Instaurée sous Napoléon Bonaparte en 1802, la légion d’honneur consacrait initialement les civils et militaires, pour leur dévouement au service de la collectivité. Elle intégrait alors à son prestigieux ordre de la légion d’honneur des citoyens émérites, faisant l’unanimité du fait de leurs actions. Néanmoins, des critiques toujours plus insistantes fusent à l’égard de certains récents décorés. De Poutine à Zelensky, en passant par les bleus champions du monde de football, l’opinion publique grince. Cette hostilité signe-t-elle pour autant la fin de la plus haute des distinctions françaises ?

Le Président ukrainien Volodymir Zelensky, décoré de la légion d’honneur (TF1 Info)

L’augmentation des décorés de la légion d’honneur, un réel enjeu sociétal


Parmi les critiques prononcées à l’encontre de la légion d’honneur, cette distinction serait devenue trop banale. Aujourd’hui, on compte près de 93 000 décorés de cette distinction, soit environ 3 000 chaque année. En réalité, la multiplication des décorés consacre le caractère universel de la légion d’honneur, en répondant à de réels enjeux sociétaux. D’abord, en récompensant l’excellence quel que soit le domaine : économique, scientifique ou artistique, de Thomas Piketty au Pr. Delfraissy, en passant par Louis Chedid, tous ont été récompensés pour leur contribution dans leurs activités respectives.

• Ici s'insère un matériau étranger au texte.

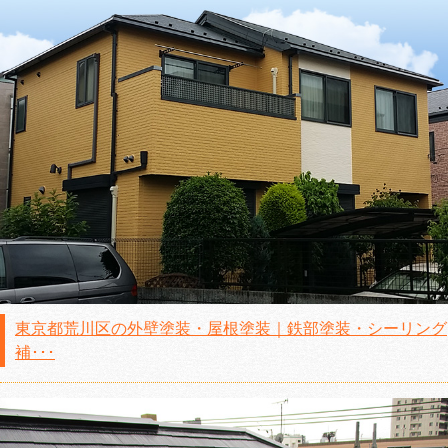
東京都荒川区の外壁塗装・屋根塗装｜鉄部塗装・シーリング
補･･･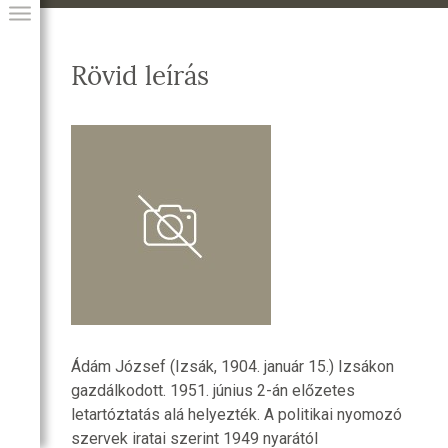
Rövid leírás
GIAI PROGRAM
Ádám József (Izsák, 1904. január 15.) Izsákon
gazdálkodott. 1951. június 2-án előzetes
letartóztatás alá helyezték. A politikai nyomozó
szervek iratai szerint 1949 nyarától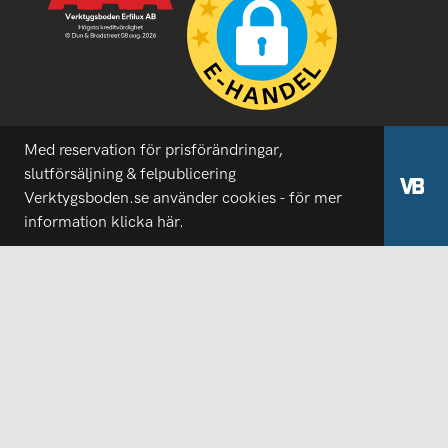
Med reservation för prisförändringar,
slutförsäljning & felpublicering
Verktygsboden.se använder cookies - för mer
information
klicka här.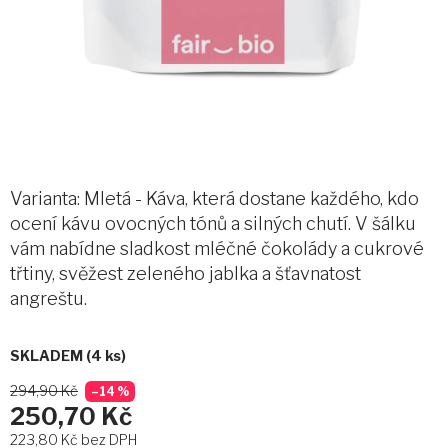
Varianta: Mletá - Káva, která dostane každého, kdo
ocení kávu ovocných tónů a silných chutí. V šálku
vám nabídne sladkost mléčné čokolády a cukrové
třtiny, svěžest zeleného jablka a šťavnatost
angreštu.
SKLADEM
(4 ks)
294,90 Kč
–14 %
250,70 Kč
223,80 Kč bez DPH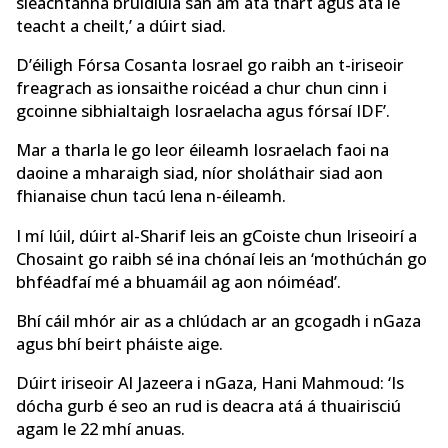
sléachtanna brúidiúla san am atá thart agus atá le
teacht a cheilt,’ a dúirt siad.
D’éiligh Fórsa Cosanta Iosrael go raibh an t-iriseoir
freagrach as ionsaithe roicéad a chur chun cinn i
gcoinne sibhialtaigh Iosraelacha agus fórsaí IDF’.
Mar a tharla le go leor éileamh Iosraelach faoi na
daoine a mharaigh siad, níor sholáthair siad aon
fhianaise chun tacú lena n-éileamh.
I mí Iúil, dúirt al-Sharif leis an gCoiste chun Iriseoirí a
Chosaint go raibh sé ina chónaí leis an ‘mothúchán go
bhféadfaí mé a bhuamáil ag aon nóiméad’.
Bhí cáil mhór air as a chlúdach ar an gcogadh i nGaza
agus bhí beirt pháiste aige.
Dúirt iriseoir Al Jazeera i nGaza, Hani Mahmoud: ‘Is
dócha gurb é seo an rud is deacra atá á thuairisciú
agam le 22 mhí anuas.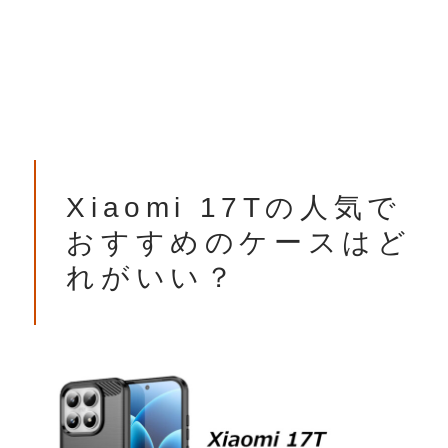
Xiaomi 17Tの人気で
おすすめのケースはど
れがいい？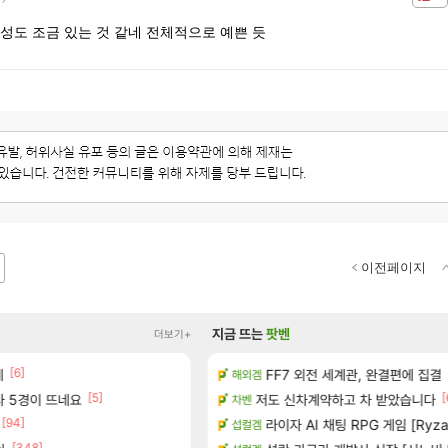
성도 조금 있는 것 같네 전체적으로 예쁜 듯
이전페이지
지금 뜨는
팟벤
더보기+
[6]
[1]
녀왔습니다.
네
FF7 외전 세계관, 완결편에 집결
빵 가격이 24500원 이라길래 결제 
해외겜
메이플
[5]
[
사 5경이 뜨네요
공개
저도 신차계약하고 차 받았습니다
100:8 보다 효율이 좋은 상향된 
차벤
로아
[94]
[83]
하는 법
라이자 AI 채팅 RPG 게임 [RyzaC
빵값 문의 후기
섭컬겜
메이플
[348]
[137]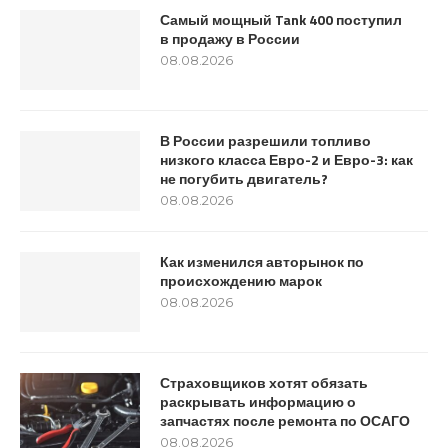
Самый мощный Tank 400 поступил
в продажу в России
08.08.2026
В России разрешили топливо
низкого класса Евро-2 и Евро-3: как
не погубить двигатель?
08.08.2026
Как изменился авторынок по
происхождению марок
08.08.2026
Страховщиков хотят обязать
раскрывать информацию о
запчастях после ремонта по ОСАГО
08.08.2026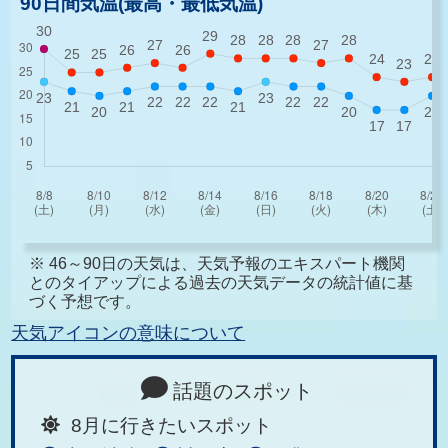
90日間気温(最高・最低気温)
※ 46～90日の天気は、天気予報のエキスパート機関
とのタイアップによる過去の天気データの統計値に基
づく予想です。
天気アイコンの意味について
話題のスポット
8月に行きたいスポット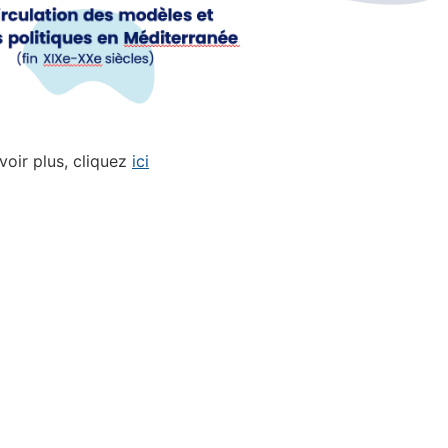
voir plus, cliquez
ici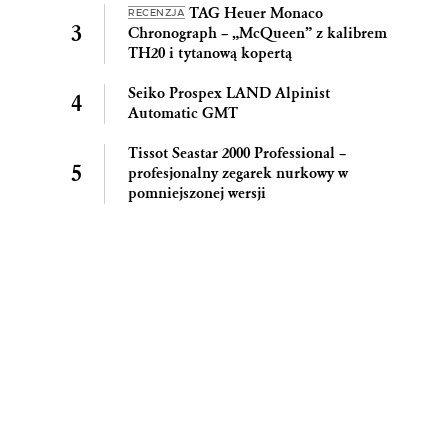
TAG Heuer Monaco
RECENZJA
Chronograph – „McQueen” z kalibrem
TH20 i tytanową kopertą
Seiko Prospex LAND Alpinist
Automatic GMT
Tissot Seastar 2000 Professional –
profesjonalny zegarek nurkowy w
pomniejszonej wersji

Ainsi, loin de la militarisation initiale de la récompense, de plus en plus de civils voient leur mérite récompensé. Un phénomène qui s’est accentué depuis la réforme de 2008 au sujet de l’ordre de la légion d’honneur, intronisant une obligation de parité au sein de la liste annuelle des nouveaux décorés. Ainsi, si elle n’était jusqu’en 1854 qu’une distinction masculine, la légion d’honneur tend aujourd’hui à respecter la plus stricte des égalité dans ses modalités d’attribution. En somme, la prise en compte de ces enjeux de société aurait justement dû permettre d’asseoir le consensus autour des nominés dans l’ordre de la légion. Mais dans les faits, ces attributions divisent toujours autant les Français.


Macron-Bezos, une entrevue dans la plus grande des discrétions (Challenges)

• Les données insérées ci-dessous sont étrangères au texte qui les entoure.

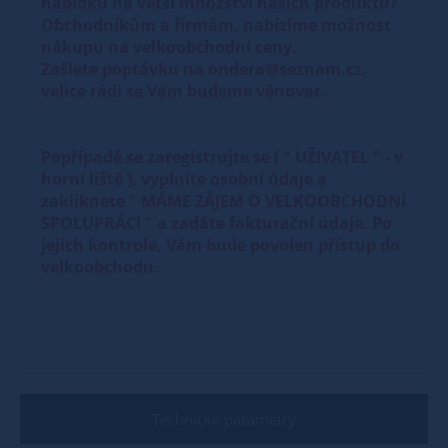
nabídku na větší množství našich produktů?
Obchodníkům a firmám, nabízíme možnost
nákupu na velkoobchodní ceny.
Zašlete poptávku na ondera@seznam.cz,
velice rádi se Vám budeme věnovat.
Popřípadě se zaregistrujte se ( " UŽIVATEL " - v
horní liště ), vyplníte osobní údaje a
zakliknete " MÁME ZÁJEM O VELKOOBCHODNÍ
SPOLUPRÁCI " a zadáte fakturační údaje. Po
jejich kontrole, Vám bude povolen přístup do
velkoobchodu.
Technické parametry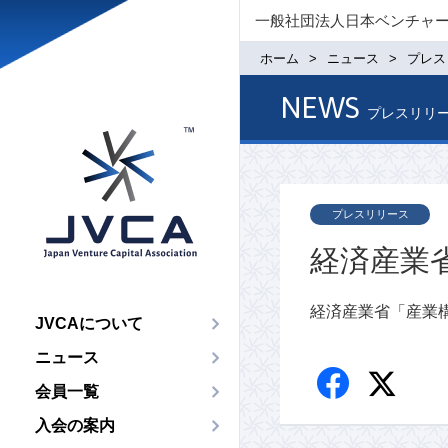
一般社団法人日本ベンチャ
ホーム
ニュース
プレス
NEWS
プレスリリ
プレスリリース
経済産業
経済産業省「産業
JVCAについて
ニュース
会員一覧
入会の案内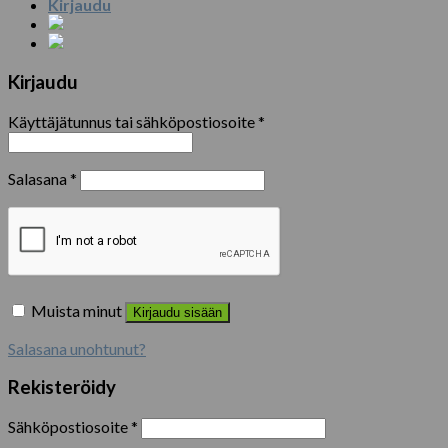
Kirjaudu
Kirjaudu
Käyttäjätunnus tai sähköpostiosoite
*
Salasana
*
Muista minut
Kirjaudu sisään
Salasana unohtunut?
Rekisteröidy
Sähköpostiosoite
*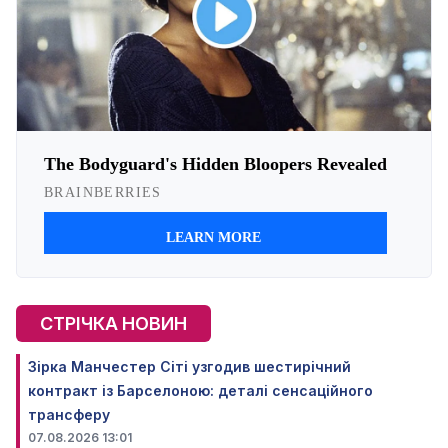
СТРІЧКА НОВИН
Зірка Манчестер Сіті узгодив шестирічний
контракт із Барселоною: деталі сенсаційного
трансферу
07.08.2026 13:01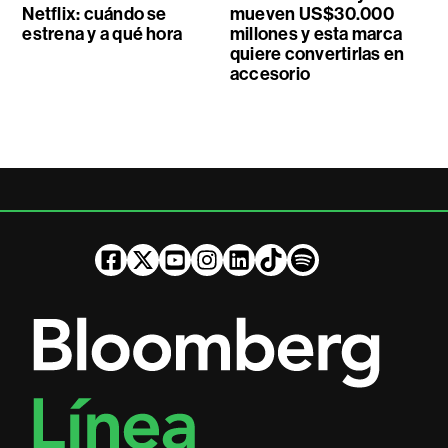
Netflix: cuándo se
mueven US$30.000
estrena y a qué hora
millones y esta marca
quiere convertirlas en
accesorio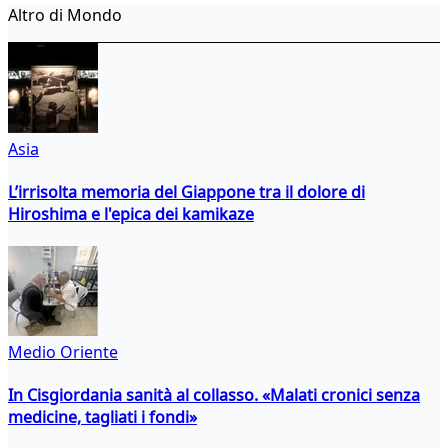
Altro di Mondo
Asia
L’irrisolta memoria del Giappone tra il dolore di
Hiroshima e l'epica dei kamikaze
Medio Oriente
In Cisgiordania sanità al collasso. «Malati cronici senza
medicine, tagliati i fondi»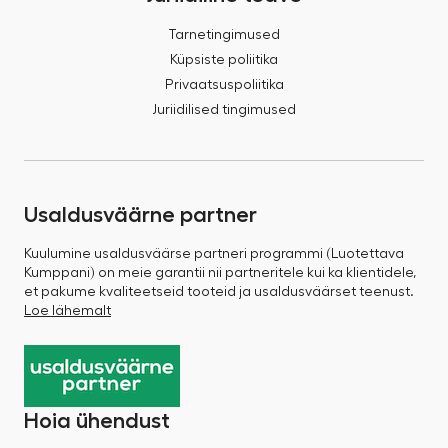
Tarnetingimused
Küpsiste poliitika
Privaatsuspoliitika
Juriidilised tingimused
Usaldusväärne partner
Kuulumine usaldusväärse partneri programmi (Luotettava
Kumppani) on meie garantii nii partneritele kui ka klientidele,
et pakume kvaliteetseid tooteid ja usaldusväärset teenust.
Loe lähemalt
Hoia ühendust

Désacralisation de la légion d’honneur, l’exécutif responsable ?


Si la légion d’honneur s’est efforcée de demeurer en phase avec les enjeux sociaux actuels, ses critères d’attribution n’en suscitent ainsi pas moins la controverse. D’aucuns regrettent notamment la mainmise de l’exécutif sur la procédure de sélection des nominés. En effet, c’est aux ministres qu’appartient l’initiative de suggérer le nom d’un individu susceptible d’être décoré de la légion. Le dossier de celui-ci, rempli au préalable par le principal intéressé, est ensuite débattu au sein du Conseil de l’ordre de la légion d’honneur, sorte de comité de délibération composé d’une quinzaine de membres triés sur le volet. Ensuite, si le conseil émet un avis favorable, c’est au Président de la République de définitivement trancher la question de l’attribution de la légion. Or, ce procédé contribue à l’éloignement de la distinction vis-à-vis du peuple français, qui n’a plus réellement son mot à dire concernant les individus nominées à l’ordre de la légion d’honneur. Là où la conception bonapartiste de la légion en faisait une récompense mettant à l’honneur les civils pour leur contribution à la communauté, il est curieux de constater que de nombreux nominés ne font pas consensus, au contraire.


En 2006, Jacques Chirac s’attirait les foudres de l’opinion publique en remettant la légion d’honneur à Vladimir Poutine, aux antécédents déjà questionnables à l’époque. Le débat actuel sur le retrait de sa distinction n’a alors rien d’anodin : il ne faisait et ne fera jamais l’unanimité chez les Français. Se pose donc la question de la pertinence d’une pareille distinction, dont les critères d’universalité et de mérite semblent de plus en plus s’effacer de nos jours, à la faveur d’une procédure opaque et de cérémonies organisées en petit comité. La dimension pragmatique de la légion d’honneur s’est au contraire de plus en plus affirmée. Gage de convenance diplomatique entre chefs d’État, elle a par exemple été attribuée par pur opportunisme à des personnalités clivantes, comme Mussolini, ou plus récemment, Poutine et Zelensky.


Elle est également pour certains une manière pour l’exécutif de capitaliser sur un événement majeur, comme lorsqu’elle fût remise aux deux équipes de France de football championnes du monde, en 1998 et en 2018. Dans certains cas, c’est la pertinence même du profil d’un décoré qui est pointée du doigt. Le mois dernier, la remise en catimini de la prestigieuse récompense au fondateur d’Amazon Jeff Bezos, en parallèle des mouvements de manifestation contre la réforme des retraites, a ainsi suscité l’indignation à gauche de l’échiquier politique, le désignant comme un personnage aux antipodes des valeurs de la légion. Le caractère confidentiel de cette cérémonie ne fait d’ailleurs que traduire le mal être d’un exécutif se sachant déconnecté de l’appréciation des civils. Si les intentions derrière ces choix de personnalité demeurent justifiables (diplomatie, rayonnement à l’international…), elles participent tout de même à ce phénomène populaire de désacralisation de la légion d’honneur. Si la procédure solennelle derrière cette distinction s’est efforcée de rester en phase avec son époque, elle peine en somme à maintenir l’assentiment populaire derrière ses nominations, qui contribuait pourtant à son prestige. Les décorés sont désormais davantage ceux d’un petit panel de haut placés que ceux du peuple, vis-à-vis duquel ils n’ont jamais paru aussi éloignés.